On March 28, Assam woke up to a “skybus” advertisement in all the major dailies published out of the state declaring that the Bharatiya Janata Party would “win all constituencies of Upper Assam” which had polled the previous day. A skybus ad resembles a banner headline and in the absence of a prominent enough disclaimer – as was the case here – it is easy for readers to mistake it for news.

The Congress was outraged and approached the Election Commission. They alleged it was a violation of the commission’s model code of conduct that prohibited, among other things, exit polls before the conclusion of all phases of an ongoing election. The party also filed a police complaint against the BJP’s top brass in the state.

The Congress’s displeasure was understandable. The 47 seats that polled on April 27 will in all likelihood decide the fate of the overall elections – any indication to the electorate that the BJP had swept them could have meant lukewarm turnout in the rest of the two phases where the Congress-led alliance’s prospects are believed to be somewhat brighter.

Upper Assam and CAA

Indeed, Upper Assam was supposed to be the stiffest battleground this election. The area, dominated largely by people considered indigenous to Assam, saw some of the most fierce protests against the BJP’s Citizenship Amendment Act. These groups see the amendments, which provide an expedited pathway to Indian citizenship for undocumented non-Muslim migrants from Bangladesh, Pakistan and Afghanistan, as a threat to their local cultures and resources.

The Congress was hoping to cash in on these sentiments and wrest the region from the BJP which had won an overwhelming majority here last time. If voted to power, the Congress has promised to pass a law in the state Assembly that would nullify the Act in Assam. The Congress’s war cry, “Axom Bosaun Aahok” – Let’s save Assam – encapsulates its strategy.

BJP’s communal pitch

The BJP, understandably, barely invoked the CAA in its Assam campaign this time. Yet, it was an absent presence in its rallies. To counter the Congress’s anti-CAA pitch, it employed deeply communal rhetoric. Rally after rally, the party’s big-wigs targeted the Congress’s alliance partner All India United Democratic Front, which largely represents the interests of Assam’s Muslims of Bengali origin. If the Congress-led alliance came to power, they warned, the AIUDF’s chief Badruddin Ajmal – “a threat to Assamese civilisation” – would be chief minister.

‘Development’, not ‘identity’

Yet, travelling through these areas, it was clear that most people did not see the elections as a referendum on the Act – or as a fight to save Assam’s civilisational ethos as the BJP has repeatedly claimed.

Assembly elections, they insisted, were more about developmental issues than identity concerns. The BJP, a large section seemed to believe, had done well on that front by building roads and bridges. Apart from infrastructure, the BJP’s pre-election sops and cash assistance schemes also seemed to impress many people on the ground.

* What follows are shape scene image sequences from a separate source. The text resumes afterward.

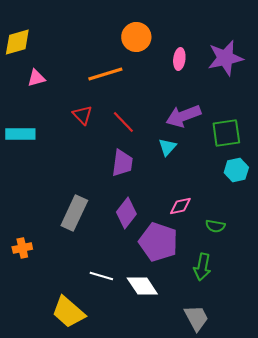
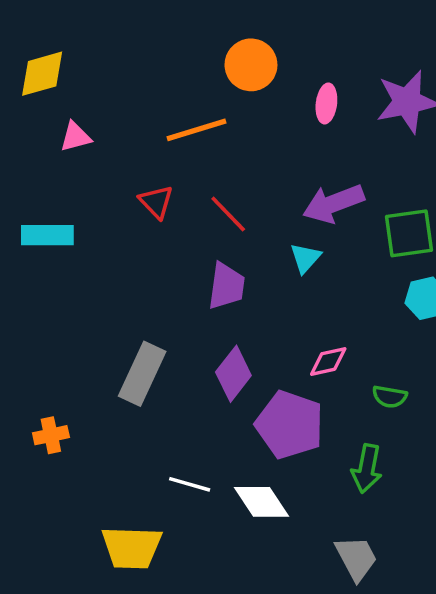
yellow trapezoid: (68, 312) -> (132, 548), turned -39

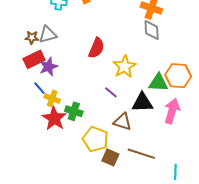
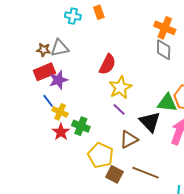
yellow star: (124, 67) -> (120, 87), moved
black triangle: (142, 103) -> (150, 122), turned 45
red star: (54, 118) -> (61, 132), size x0.7
brown triangle: (122, 122) -> (129, 140), turned -48

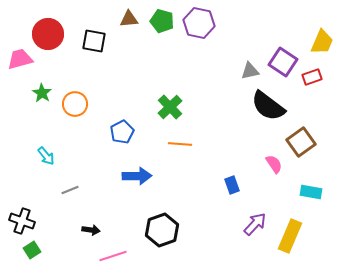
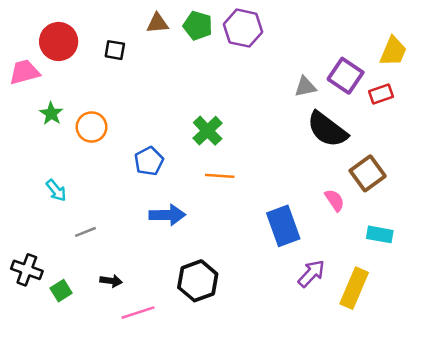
black square: (94, 41) -> (115, 50), size x0.7
blue rectangle: (232, 185) -> (283, 226), size x1.8
green square: (32, 250) -> (61, 291), moved

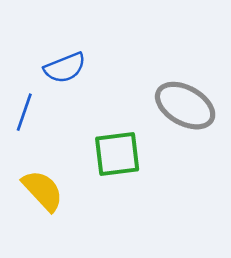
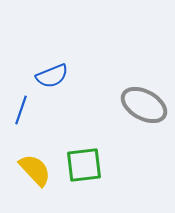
green square: (117, 154) -> (84, 165), moved

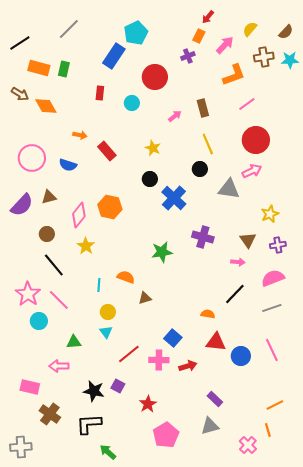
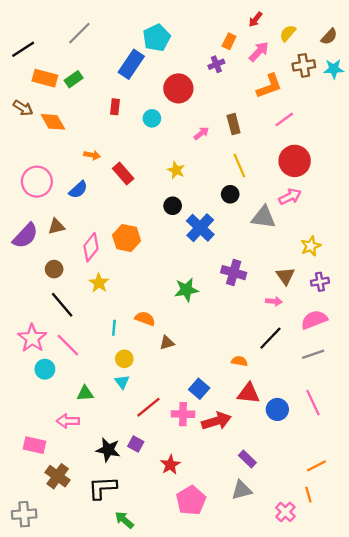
red arrow: (208, 17) -> (255, 19), moved
green rectangle: (64, 69) -> (74, 79), turned 42
blue semicircle: (68, 165) -> (78, 190), turned -60
red arrow: (188, 366) -> (216, 421), size x1.4

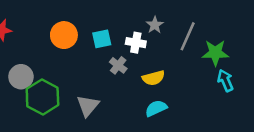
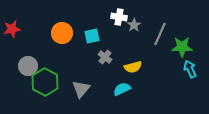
white cross: (136, 43) -> (119, 17), moved
cyan semicircle: (156, 108) -> (122, 89), moved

Even those who were not happy with the saffron party cited reasons that were largely economic in nature – rising unemployment and severe price-rise of various essential commodities. The Congress’s alliance with the AIUDF seemed to bother few people.

Congress struggles

The Congress’s limitations were all too evident. It had failed to court the state’s smaller ethnic groups who have the potential to swing the elections in several seats. Observers blamed this on Congress’s “managerial” approach as opposed to the BJP’s more precise and long-running agenda-driven social engineering that goes beyond just winning elections.

The state’s “tea-tribe” communities – as the descendants of the Adivasis largely from the Chotanagpur region in present-day Jharkhand who were brought by the British Raj to work as indentured labourers in tea plantations starting the mid-19th century are called – also seem to have some resentment against the BJP. The party failed to keep its election promise of granting the community Scheduled Tribe status and increasing tea workers’ daily wages.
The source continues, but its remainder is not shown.